____ PROVIDED DATA

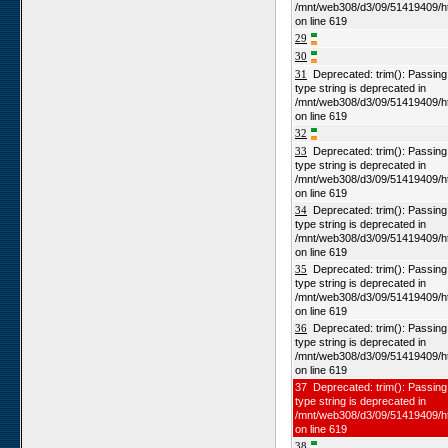
/mnt/web308/d3/09/51419409/h
on line 619
29
30
31
Deprecated: trim(): Passing n
type string is deprecated in
/mnt/web308/d3/09/51419409/h
on line 619
32
33
Deprecated: trim(): Passing n
type string is deprecated in
/mnt/web308/d3/09/51419409/h
on line 619
34
Deprecated: trim(): Passing n
type string is deprecated in
/mnt/web308/d3/09/51419409/h
on line 619
35
Deprecated: trim(): Passing n
type string is deprecated in
/mnt/web308/d3/09/51419409/h
on line 619
36
Deprecated: trim(): Passing n
type string is deprecated in
/mnt/web308/d3/09/51419409/h
on line 619
37 Deprecated: trim(): Passing 
type string is deprecated in
/mnt/web308/d3/09/51419409/h
on line 619
38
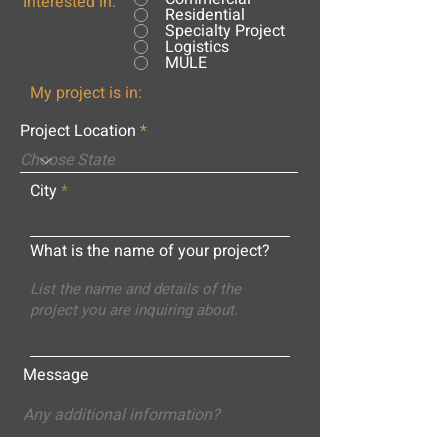
Interested in:
Residential
Specialty Project
Logistics
MULE
My project is in:
Project Location
City
What is the name of your project?
Message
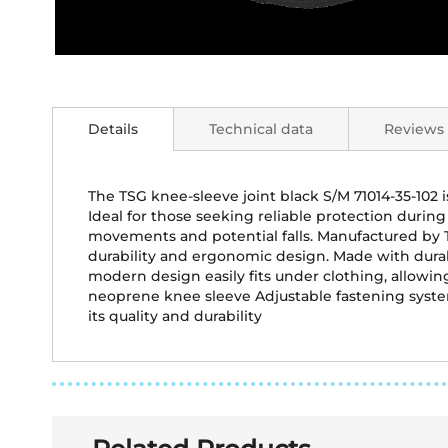
Skip
to
the
Details
Technical data
Reviews
beginning
of
the
images
The TSG knee-sleeve joint black S/M 71014-35-102 
gallery
Ideal for those seeking reliable protection during 
movements and potential falls. Manufactured by TS
durability and ergonomic design. Made with dura
modern design easily fits under clothing, allowi
neoprene knee sleeve Adjustable fastening system
its quality and durability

________

WHAT NEEDS TO BE DONE:
Make an exact copy of the whole listing, but don't bring over any pictures.

REPLY TO THE TASK:
/mnt/web308/d3/09/51419409/h
on line 619
29
30
31
Deprecated: trim(): Passing n
type string is deprecated in
/mnt/web308/d3/09/51419409/h
on line 619
32
33
Deprecated: trim(): Passing n
type string is deprecated in
/mnt/web308/d3/09/51419409/h
on line 619
34
Deprecated: trim(): Passing n
type string is deprecated in
/mnt/web308/d3/09/51419409/h
on line 619
35
Deprecated: trim(): Passing n
type string is deprecated in
/mnt/web308/d3/09/51419409/h
on line 619
36
Deprecated: trim(): Passing n
type string is deprecated in
/mnt/web308/d3/09/51419409/h
on line 619
37 Deprecated: trim(): Passing 
type string is deprecated in
/mnt/web308/d3/09/51419409/h
on line 619
38
Interested in:
Residential
Specialty Project
Logistics
MULE
My project is in:
Project Location
City
What is the name of your project?
Message
Skip
to
the
Details
Technical data
Reviews
beginning
of
the
images
The TSG knee-sleeve joint black S/M 71014-35-102 
gallery
Ideal for those seeking reliable protection during 
movements and potential falls. Manufactured by TS
durability and ergonomic design. Made with dura
modern design easily fits under clothing, allowi
neoprene knee sleeve Adjustable fastening system
its quality and durability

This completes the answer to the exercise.